Paper: Health Dynamics and Heterogeneous Life Expectancies
Authors: Richard Foltyn, Jonna Olsson
Speaker: Jonna Olsson
Jonna Olsson presented work on heterogeneous life expectancies estimated from the Health and Retirement Study for U.S. households. She and her co-author find that the estimated life expectancy differences between races are large, even when controlling for age and health. According to their estimates, a 50-year-old nonblack woman in excellent health has a 3.5-year higher life-expectancy compared to a black woman with otherwise same characteristics. Using these estimates in a life-cycle model, they find that these differences in life-expectancies lead to lower savings rates and wealth accumulation over the life cycle, but the magnitudes are too small to account for the large racial wealth gap observed in the data. Additionally, they find a substantial negative impact on the present value of expected Social Security benefits due to heterogeneity in life expectancy.
Paper: Population aging, relative prices and capital flows across the globe
Authors: Andrea Papetti
Speaker: Andrea Papetti
Population aging is, and will continue to be, one of the most pressing themes for developed economies even though there is considerable heterogeneity in the location of the economies on the aging curve.

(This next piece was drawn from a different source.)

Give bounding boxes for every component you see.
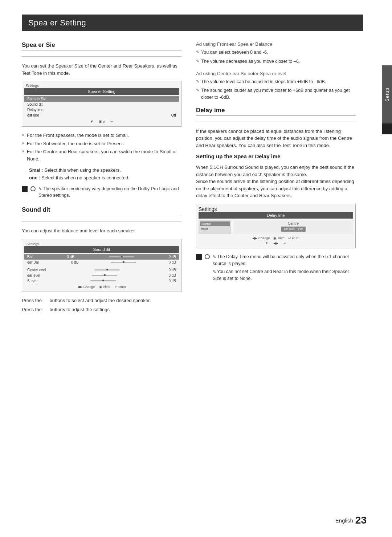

Using a multi-country two-sector overlapping generations model, Andrea Papetti analyzed the impact of this time lag in population aging between countries on the relative price of nontradables and the current account. An aging population has a higher relative demand for nontradables and a higher willingness to save. These two aspects will lead to an increase of the relative price of nontradables and a strong accumulation of net foreign asset positions by countries aging faster.